See, I think both sides see no deal as increasing their bargaining power.
The union thinks decertification will screw the owners, and the owners appear to think dealing with this union is not their best course of action.
I think the time to take the deal on the table instead of no deal at all is very far away in their viewpoint.
Don't know where you get that characterization of Kraft, he and BB have allowed many players to walk because they wouldn't bend.
Maybe we should boycott the 1st game, if and when they get a CBA..
I simply can't understand how the owners got the networks to agree to give them $4 billion for NOT playing. Seems to me that was money tucked into the contract that should have been in the yearly average. Can't understand how the networks agreed to that.
So many posters are saying regular business doesn't work this way with the workers making demands. The NFL is not a regular business. Bosses do not antagonize their best earners...they try to give them reason to stay.

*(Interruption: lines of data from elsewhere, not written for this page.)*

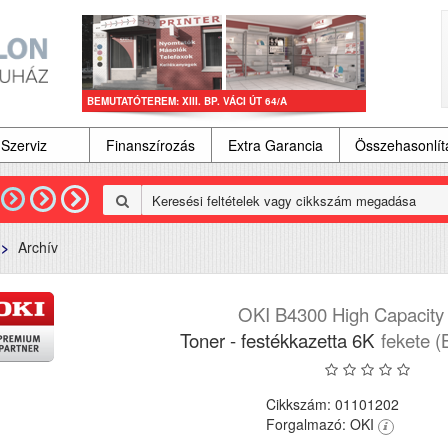
BEMUTATÓTEREM: XIII. BP. VÁCI ÚT 64/A
Szerviz
Finanszírozás
Extra Garancia
Összehasonlí
Archív
OKI B4300 High Capacity
Toner - festékkazetta 6K
fekete (
Cikkszám: 01101202
Forgalmazó: OKI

Because it wasn't all stick, no carrot.
What that agreement does is say that "OK, you still have to pay up front, but if we don't have a product to give you, then you get those weeks back for free at the end of the contract."
Free?
And the players don't get paid?
The owners pocket the money during the lockout year?
Funny how that works.
I thought the owners pledged to share revenue with the players.

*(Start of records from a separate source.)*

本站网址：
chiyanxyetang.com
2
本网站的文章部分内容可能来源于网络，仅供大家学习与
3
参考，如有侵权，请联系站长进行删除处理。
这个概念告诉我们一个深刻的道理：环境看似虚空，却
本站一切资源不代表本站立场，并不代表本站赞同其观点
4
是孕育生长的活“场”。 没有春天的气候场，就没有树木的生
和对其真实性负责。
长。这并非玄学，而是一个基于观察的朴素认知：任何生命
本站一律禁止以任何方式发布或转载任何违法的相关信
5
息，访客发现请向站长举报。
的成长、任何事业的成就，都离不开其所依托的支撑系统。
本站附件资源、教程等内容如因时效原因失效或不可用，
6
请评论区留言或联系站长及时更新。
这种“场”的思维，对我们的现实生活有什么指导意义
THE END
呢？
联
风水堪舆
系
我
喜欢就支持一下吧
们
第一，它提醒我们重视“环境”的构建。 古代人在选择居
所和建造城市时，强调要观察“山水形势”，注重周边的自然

This is why the NFL lost the court case.
OK. But I don't think ego is motiviating either side.Well, I think a deal of some sort is in the interests of both sides. If you're right (you may be) about what they think then I think they are both misguided (to put it mildly).
I don't think that Mr Kraft is perfect, but, from what I can gather, he isn't one of those people who lets his ego and the idea that he has to be SEEN to get the best of a deal get in the way of actually making a deal. I tend to think that the players who have walked have walked because their agents insisted on "top dollar" and BB and Kraft wouldn't do that. That's not unreasonable, in my view.
Come to think of it, I don't know exactly how the accounting works (I've never had a desire to wade into that section of the CBA, which might be the best sleep aid known to man), but if that is how it works, then, yeah, it's fairly obvious that's why they lost that case.